Deskripsi Pekerjaan
Are you obsessed with system reliability, performance optimization, and building robust, scalable cloud infrastructure? Nexus Cloud Systems is seeking a Senior Site Reliability Engineer to join our high-impact SRE team in the heart of San Francisco. In this role, you will bridge the gap between development and operations, ensuring our global platforms remain resilient, secure, and performant at scale.
You will leverage your deep expertise in distributed systems and automation to minimize toil, drive incident response, and shape our long-term infrastructure roadmap.
Tanggung Jawab
- Design, implement, and maintain highly available, distributed cloud infrastructure on AWS/GCP.
- Drive capacity planning, performance tuning, and cost-optimization initiatives.
- Lead post-mortem analysis and incident response for critical production issues.
- Develop and maintain CI/CD pipelines to facilitate seamless, automated deployments.
- Implement Infrastructure as Code (IaC) best practices using Terraform or Pulumi.

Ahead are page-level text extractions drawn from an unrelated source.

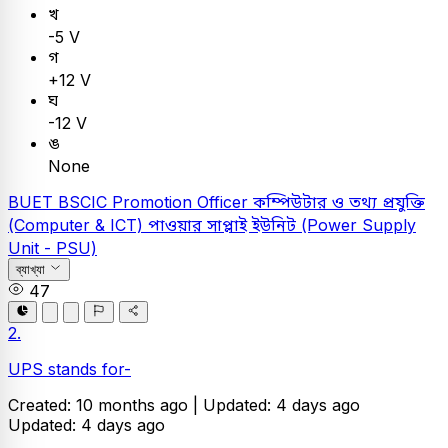
খ
-5 V
গ
+12 V
ঘ
-12 V
ঙ
None
BUET
BSCIC Promotion Officer
কম্পিউটার ও তথ্য প্রযুক্তি
(Computer & ICT)
পাওয়ার সাপ্লাই ইউনিট (Power Supply
Unit - PSU)
ব্যাখ্যা
47
2.
UPS stands for-
Created: 10 months ago |
Updated: 4 days ago
Updated: 4 days ago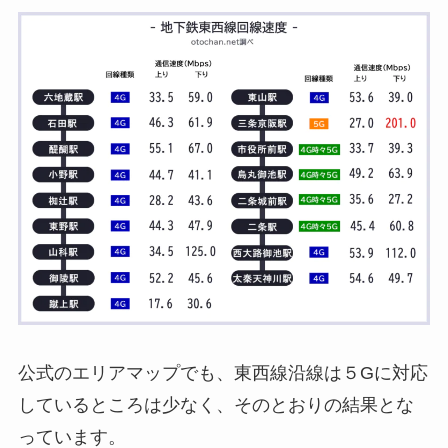
公式のエリアマップでも、東西線沿線は５Gに対応
しているところは少なく、そのとおりの結果とな
っています。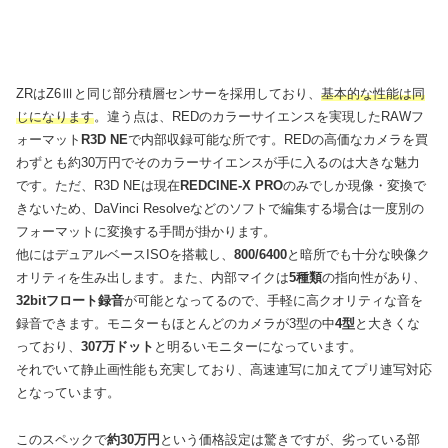
ZRはZ6Ⅲと同じ部分積層センサーを採用しており、
基本的な性能は同
じになります
。違う点は、REDのカラーサイエンスを実現したRAWフ
ォーマット
R3D NE
で内部収録可能な所です。REDの高価なカメラを買
わずとも約30万円でそのカラーサイエンスが手に入るのは大きな魅力
です。ただ、R3D NEは現在
REDCINE-X PRO
のみでしか現像・変換で
きないため、DaVinci Resolveなどのソフトで編集する場合は一度別の
フォーマットに変換する手間が掛かります。
他にはデュアルベースISOを搭載し、
800/6400
と暗所でも十分な映像ク
オリティを生み出します。また、内部マイクは
5種類
の指向性があり、
32bitフロート録音
が可能となってるので、手軽に高クオリティな音を
録音できます。モニターもほとんどのカメラが3型の中
4型
と大きくな
っており、
307万ドット
と明るいモニターになっています。
それでいて静止画性能も充実しており、高速連写に加えてプリ連写対応
となっています。
このスペックで
約30万円
という価格設定は驚きですが、劣っている部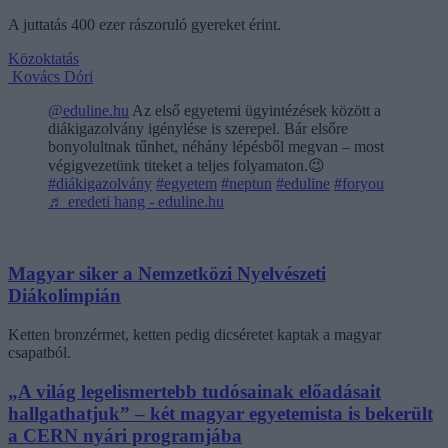
A juttatás 400 ezer rászoruló gyereket érint.
Közoktatás
Kovács Dóri
@eduline.hu
Az első egyetemi ügyintézések között a
diákigazolvány igénylése is szerepel. Bár elsőre
bonyolultnak tűnhet, néhány lépésből megvan – most
végigvezetünk titeket a teljes folyamaton.😉
#diákigazolvány
#egyetem
#neptun
#eduline
#foryou
♬ eredeti hang - eduline.hu
Magyar siker a Nemzetközi Nyelvészeti
Diákolimpián
Ketten bronzérmet, ketten pedig dicséretet kaptak a magyar
csapatból.
„A világ legelismertebb tudósainak előadásait
hallgathatjuk” – két magyar egyetemista is bekerült
a CERN nyári programjába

- Collaborate with cross-functional engineering teams to embed reliability standards into the SDLC.
- Mentor junior engineers and champion a culture of operational excellence and blamelessness.
Kualifikasi
- Bachelor’s degree in Computer Science, Engineering, or equivalent practical experience.
- 5+ years of experience in SRE, DevOps, or large-scale Systems Engineering roles.
- Advanced proficiency in programming with Go, Python, or Ruby.
- Deep understanding of container orchestration platforms, specifically Kubernetes.
- Expert-level experience managing cloud providers (AWS, GCP, or Azure).
- Proven track record with observability tools such as Prometheus, Grafana, Datadog, or Honeycomb.
- Strong background in Linux internals, networking protocols, and security principles.